A Washington Post story published in August suggests that Joe Biden’s agenda to spend billions of taxpayer money every day on organized labor benefactors is not working.
The headline, “Government workers feel inflation’s pinch as wage lags,” refers to just-released data from the U.S. Department of Labor that show that wages in the private sector increased by 5.5 percent in the past year — the largest increase in the history of the data. However, wages for state and local government workers saw a mere 3.4 percent increase.
Guy Berger, LinkedIn’s principal economist, stated that it is striking how low wages are for public sector workers. The sector is not doing well. It’s not one of the many sectors that are booming right now.
The story does not address whether the disparity is a temporary trend or a permanent swing in the pendulum.
Even though private sector wages seem to be rising more quickly in the short term, they still have a lot of work to do before those who produce goods and services for the country — and the tax revenues — catch up to those who consume them.
The Congressional Budget Office recently concluded that government employees earned 17 percent more than their counterparts working in the private sector. Recognizing that the CBO’s total compensation numbers include the benefits packages with government positions, while the WaPo story only focuses on wages, the discrepancy can easily be explained.
However, this is not the only important consideration that was left out of the article.
One thing is the question of basic economics. The story features several public employees and attempts to show that they aren’t getting paid for their labor. However, it is an often unpleasant reality that no one can be below the market rate in a free-market economy.
The Post profiled Spokane’s legal secretary as not being satisfied with her salary of $39,000. However, she is open to accepting a better offer. It’s possible that she hasn’t received an offer that exceeds her current total compensation package.
The Oder she might not have received any offers.
In either case, workers aren’t paid too low simply because their value is determined by the market and not by the arbitrarily calculated figures of other bureaucrats.
Even more important, why should government workers expect to be protected from double-digit inflation when their unions represent the single largest reason Biden is allowed to sit in the White House and make his absurd economic policies the law?
Tens of thousands have opted to leave since 2018, when Janus v. AFSCME, the U.S. Supreme Court, ruled that public employees can’t be forced to join a union or pay dues. Millions more are unable or unwilling to leave.
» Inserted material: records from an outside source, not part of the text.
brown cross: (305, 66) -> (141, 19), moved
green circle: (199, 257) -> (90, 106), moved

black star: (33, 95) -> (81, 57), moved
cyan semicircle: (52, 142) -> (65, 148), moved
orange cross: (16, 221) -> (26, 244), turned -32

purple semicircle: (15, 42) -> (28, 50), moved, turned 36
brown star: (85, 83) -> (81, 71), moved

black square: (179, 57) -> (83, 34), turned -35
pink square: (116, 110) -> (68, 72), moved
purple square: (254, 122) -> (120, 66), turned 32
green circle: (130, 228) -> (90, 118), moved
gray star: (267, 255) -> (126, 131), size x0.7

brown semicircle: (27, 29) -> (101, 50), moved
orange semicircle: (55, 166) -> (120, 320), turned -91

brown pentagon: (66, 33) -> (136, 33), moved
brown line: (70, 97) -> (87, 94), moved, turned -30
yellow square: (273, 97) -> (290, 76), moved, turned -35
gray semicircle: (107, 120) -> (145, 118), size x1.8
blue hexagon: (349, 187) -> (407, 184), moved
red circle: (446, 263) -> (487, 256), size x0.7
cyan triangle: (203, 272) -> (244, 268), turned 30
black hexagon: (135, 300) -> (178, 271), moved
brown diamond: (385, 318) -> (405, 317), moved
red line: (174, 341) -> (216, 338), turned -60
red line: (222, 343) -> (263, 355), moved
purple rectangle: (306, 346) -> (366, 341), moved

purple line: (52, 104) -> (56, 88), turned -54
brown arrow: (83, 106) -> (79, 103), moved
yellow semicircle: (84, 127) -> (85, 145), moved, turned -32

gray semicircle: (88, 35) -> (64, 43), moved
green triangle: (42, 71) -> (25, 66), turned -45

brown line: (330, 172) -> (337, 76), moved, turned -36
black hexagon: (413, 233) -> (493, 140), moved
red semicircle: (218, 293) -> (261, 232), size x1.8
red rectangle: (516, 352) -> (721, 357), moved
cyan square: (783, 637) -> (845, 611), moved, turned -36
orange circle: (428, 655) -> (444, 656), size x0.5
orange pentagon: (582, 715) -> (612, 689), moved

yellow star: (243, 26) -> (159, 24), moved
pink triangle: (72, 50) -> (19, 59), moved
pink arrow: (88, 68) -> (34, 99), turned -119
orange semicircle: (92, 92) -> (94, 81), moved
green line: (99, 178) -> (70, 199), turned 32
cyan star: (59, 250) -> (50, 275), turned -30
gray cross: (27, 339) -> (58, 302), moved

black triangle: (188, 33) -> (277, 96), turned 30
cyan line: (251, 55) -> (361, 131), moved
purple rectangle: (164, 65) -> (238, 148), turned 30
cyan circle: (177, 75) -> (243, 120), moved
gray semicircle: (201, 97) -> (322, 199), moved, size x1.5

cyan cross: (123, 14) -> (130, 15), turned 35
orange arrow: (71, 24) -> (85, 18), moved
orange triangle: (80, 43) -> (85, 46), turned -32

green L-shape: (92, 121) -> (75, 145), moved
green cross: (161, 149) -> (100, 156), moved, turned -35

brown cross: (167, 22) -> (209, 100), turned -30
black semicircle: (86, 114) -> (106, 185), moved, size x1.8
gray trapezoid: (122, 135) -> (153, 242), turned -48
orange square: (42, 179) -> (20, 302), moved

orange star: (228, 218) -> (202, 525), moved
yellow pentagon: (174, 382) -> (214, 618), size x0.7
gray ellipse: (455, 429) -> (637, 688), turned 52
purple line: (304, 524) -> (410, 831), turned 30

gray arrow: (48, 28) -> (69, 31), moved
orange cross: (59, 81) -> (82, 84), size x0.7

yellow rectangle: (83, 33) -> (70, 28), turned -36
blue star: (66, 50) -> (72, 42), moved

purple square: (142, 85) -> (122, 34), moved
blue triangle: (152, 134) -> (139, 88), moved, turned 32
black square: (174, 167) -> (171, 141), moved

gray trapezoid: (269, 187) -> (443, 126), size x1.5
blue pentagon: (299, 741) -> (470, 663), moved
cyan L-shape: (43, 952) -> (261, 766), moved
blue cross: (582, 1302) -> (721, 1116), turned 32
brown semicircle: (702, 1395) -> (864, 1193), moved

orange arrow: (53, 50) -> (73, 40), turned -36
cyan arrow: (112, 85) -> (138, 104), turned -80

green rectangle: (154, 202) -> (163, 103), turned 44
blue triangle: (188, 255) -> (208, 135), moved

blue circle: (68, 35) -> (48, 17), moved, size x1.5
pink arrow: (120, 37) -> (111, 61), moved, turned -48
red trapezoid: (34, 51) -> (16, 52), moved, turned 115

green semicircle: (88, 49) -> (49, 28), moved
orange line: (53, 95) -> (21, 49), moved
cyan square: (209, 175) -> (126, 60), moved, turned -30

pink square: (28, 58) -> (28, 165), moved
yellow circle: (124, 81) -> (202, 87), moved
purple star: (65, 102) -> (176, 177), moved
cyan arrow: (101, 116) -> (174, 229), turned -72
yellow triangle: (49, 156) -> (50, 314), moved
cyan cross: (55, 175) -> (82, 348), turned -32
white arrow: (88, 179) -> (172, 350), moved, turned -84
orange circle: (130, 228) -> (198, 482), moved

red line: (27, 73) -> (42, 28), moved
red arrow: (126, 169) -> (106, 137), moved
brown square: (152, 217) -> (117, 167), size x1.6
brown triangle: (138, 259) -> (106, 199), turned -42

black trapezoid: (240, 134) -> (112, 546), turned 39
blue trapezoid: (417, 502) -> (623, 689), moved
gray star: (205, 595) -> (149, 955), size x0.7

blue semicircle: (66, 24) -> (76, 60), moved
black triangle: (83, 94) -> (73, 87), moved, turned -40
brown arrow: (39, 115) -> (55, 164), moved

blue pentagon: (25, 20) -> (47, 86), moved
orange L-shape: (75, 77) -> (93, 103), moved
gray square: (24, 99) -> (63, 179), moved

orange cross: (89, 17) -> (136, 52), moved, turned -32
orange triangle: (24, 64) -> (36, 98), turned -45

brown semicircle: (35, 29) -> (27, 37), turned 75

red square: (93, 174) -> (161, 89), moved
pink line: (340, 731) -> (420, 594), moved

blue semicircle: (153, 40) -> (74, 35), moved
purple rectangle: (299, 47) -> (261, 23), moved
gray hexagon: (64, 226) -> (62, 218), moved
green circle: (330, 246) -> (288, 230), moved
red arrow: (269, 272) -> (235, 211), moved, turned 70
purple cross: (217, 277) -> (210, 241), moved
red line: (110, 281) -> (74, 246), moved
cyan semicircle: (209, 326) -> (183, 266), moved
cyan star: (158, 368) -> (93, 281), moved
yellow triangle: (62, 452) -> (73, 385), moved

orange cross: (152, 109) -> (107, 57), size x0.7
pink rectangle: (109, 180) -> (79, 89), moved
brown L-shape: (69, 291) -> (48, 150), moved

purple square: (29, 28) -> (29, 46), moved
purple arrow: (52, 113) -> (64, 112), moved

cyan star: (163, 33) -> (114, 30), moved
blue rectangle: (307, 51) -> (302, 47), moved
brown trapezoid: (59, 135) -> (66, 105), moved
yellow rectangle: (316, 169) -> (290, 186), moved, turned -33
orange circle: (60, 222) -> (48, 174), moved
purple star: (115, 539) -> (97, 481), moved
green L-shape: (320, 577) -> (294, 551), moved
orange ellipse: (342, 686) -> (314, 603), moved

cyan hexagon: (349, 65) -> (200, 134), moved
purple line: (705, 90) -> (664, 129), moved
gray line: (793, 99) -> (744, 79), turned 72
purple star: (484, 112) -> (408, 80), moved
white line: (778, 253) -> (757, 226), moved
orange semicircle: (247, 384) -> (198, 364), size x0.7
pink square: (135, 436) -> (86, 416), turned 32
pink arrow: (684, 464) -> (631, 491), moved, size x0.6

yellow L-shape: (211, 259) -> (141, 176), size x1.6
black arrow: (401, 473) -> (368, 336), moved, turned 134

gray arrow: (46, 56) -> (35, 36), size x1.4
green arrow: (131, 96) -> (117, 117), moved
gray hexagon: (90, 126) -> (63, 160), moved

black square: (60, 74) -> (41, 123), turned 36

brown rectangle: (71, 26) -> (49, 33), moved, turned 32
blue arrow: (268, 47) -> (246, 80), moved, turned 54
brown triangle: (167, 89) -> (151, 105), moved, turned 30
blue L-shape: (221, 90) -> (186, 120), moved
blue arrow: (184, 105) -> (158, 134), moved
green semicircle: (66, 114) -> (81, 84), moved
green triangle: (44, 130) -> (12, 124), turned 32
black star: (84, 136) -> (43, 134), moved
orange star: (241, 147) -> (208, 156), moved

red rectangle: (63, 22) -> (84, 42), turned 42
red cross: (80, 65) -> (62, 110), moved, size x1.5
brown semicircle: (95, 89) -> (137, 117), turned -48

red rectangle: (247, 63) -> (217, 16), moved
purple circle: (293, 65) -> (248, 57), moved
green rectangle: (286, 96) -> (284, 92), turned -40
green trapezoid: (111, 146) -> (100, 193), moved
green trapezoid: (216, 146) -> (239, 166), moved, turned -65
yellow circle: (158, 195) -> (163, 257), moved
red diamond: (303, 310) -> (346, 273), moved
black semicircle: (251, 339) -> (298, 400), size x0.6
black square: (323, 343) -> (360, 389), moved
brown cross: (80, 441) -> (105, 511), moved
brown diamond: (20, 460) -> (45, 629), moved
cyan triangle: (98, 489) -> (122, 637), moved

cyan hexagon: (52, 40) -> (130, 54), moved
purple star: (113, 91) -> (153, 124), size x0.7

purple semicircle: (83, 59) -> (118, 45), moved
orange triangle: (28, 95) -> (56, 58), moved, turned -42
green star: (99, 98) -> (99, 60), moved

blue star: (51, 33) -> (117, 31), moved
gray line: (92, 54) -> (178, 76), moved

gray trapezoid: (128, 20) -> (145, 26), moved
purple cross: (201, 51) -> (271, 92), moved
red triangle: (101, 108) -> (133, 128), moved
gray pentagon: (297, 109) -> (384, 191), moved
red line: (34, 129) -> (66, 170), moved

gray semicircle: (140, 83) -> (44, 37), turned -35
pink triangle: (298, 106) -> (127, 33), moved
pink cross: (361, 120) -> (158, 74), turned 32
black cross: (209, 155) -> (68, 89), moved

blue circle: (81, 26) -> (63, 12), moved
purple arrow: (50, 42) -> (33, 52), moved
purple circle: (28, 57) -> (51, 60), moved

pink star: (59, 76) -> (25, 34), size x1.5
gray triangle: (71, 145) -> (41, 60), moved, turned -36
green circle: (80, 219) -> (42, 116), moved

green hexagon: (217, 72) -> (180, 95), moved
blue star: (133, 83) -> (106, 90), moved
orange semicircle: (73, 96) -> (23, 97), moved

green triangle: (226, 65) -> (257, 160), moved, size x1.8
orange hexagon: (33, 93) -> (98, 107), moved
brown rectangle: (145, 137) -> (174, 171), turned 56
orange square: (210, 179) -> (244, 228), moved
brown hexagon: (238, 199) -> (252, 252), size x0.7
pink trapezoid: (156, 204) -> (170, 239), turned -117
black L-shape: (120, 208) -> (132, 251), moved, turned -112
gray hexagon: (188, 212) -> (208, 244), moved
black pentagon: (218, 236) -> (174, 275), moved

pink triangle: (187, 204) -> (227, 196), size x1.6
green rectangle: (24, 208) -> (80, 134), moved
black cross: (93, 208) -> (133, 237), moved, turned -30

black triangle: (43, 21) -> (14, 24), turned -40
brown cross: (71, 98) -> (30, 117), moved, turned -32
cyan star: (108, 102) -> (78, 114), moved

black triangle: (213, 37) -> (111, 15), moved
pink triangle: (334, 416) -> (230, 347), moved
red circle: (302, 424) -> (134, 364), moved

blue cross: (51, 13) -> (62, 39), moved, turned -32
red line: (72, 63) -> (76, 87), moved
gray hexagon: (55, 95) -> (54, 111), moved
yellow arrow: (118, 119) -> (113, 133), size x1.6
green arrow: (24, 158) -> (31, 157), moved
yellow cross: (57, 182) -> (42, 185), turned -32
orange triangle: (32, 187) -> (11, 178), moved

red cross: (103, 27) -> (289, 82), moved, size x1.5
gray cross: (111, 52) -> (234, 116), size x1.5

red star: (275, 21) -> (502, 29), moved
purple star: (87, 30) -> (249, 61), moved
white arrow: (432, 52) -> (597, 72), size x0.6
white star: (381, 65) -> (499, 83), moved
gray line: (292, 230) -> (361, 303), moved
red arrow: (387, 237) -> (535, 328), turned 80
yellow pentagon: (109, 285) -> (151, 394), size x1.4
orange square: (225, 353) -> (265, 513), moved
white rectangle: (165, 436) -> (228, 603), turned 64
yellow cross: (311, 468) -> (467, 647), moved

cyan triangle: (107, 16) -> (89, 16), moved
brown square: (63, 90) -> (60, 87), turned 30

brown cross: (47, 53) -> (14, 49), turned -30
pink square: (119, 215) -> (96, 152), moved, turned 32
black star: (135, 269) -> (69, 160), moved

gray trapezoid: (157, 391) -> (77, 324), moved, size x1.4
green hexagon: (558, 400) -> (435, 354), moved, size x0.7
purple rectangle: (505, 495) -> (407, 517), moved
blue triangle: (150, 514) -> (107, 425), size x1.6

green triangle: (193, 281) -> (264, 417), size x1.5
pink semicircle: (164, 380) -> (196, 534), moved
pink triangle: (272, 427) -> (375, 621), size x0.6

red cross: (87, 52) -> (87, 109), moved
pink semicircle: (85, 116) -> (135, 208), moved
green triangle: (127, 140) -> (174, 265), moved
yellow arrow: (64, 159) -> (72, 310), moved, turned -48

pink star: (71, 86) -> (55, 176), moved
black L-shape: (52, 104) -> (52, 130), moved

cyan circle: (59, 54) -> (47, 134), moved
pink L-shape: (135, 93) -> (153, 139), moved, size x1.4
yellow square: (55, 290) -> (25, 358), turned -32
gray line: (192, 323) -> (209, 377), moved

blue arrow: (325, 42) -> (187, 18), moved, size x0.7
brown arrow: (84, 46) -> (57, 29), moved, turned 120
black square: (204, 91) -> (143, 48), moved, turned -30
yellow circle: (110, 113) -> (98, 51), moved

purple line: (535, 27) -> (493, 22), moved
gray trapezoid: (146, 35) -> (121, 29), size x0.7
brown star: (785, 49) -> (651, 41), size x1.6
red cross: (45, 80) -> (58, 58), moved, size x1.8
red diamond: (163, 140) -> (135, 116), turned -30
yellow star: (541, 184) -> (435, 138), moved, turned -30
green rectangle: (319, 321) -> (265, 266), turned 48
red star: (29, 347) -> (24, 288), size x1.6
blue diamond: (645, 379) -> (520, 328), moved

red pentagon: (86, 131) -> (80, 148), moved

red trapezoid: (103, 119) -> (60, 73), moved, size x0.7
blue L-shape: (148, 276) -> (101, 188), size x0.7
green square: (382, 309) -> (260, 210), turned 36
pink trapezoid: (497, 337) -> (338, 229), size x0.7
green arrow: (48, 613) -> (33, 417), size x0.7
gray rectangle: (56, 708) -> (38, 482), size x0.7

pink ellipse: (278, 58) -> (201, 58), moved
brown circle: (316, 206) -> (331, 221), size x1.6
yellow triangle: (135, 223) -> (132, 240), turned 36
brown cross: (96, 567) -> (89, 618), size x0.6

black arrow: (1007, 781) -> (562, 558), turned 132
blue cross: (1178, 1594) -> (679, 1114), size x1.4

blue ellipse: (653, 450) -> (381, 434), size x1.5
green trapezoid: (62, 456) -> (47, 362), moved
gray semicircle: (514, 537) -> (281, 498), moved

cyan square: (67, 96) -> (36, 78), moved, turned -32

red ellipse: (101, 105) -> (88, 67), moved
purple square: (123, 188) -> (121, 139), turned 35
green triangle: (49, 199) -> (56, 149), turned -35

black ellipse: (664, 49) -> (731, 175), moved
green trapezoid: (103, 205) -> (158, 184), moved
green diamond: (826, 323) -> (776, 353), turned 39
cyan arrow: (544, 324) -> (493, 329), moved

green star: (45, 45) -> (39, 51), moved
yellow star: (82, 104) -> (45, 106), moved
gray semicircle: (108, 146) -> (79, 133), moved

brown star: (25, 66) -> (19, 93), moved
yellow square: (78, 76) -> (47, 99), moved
In the meantime, $27.5 million was poured by labor organizations into Biden’s 2020 presidential campaign, compared with just $360,000 by incumbent Donald Trump. Biden has faithfully kept his campaign promise that he would be the most pro-union president you have ever seen.
His gratitude manifested itself in many ways. From firing Trump’s Labor Relations Board counsel in minutes after taking the presidential oath to install a union crony on the job to larding his signature Build Back Better Infrastructure proposal with union giveaways to allowing teachers to rewrite Centers for Disease Control guidelines during the COVID pandemic.
Evidently, the only blessing Biden and his union cronies are yet to receive is a dispensation from economic ruin for everyone.
The best solution for government workers who are tired of seeing their wages go down due to inflation is to simply opt out of the union.
It will not only improve workers’ personal finances by keeping their dues dollars in their pockets, but it will also make unions more accountable for the members they claim to represent.
Public employees are not just to give them more money if they find themselves in a losing economic situation. It is to get their support in eliminating the reasons why.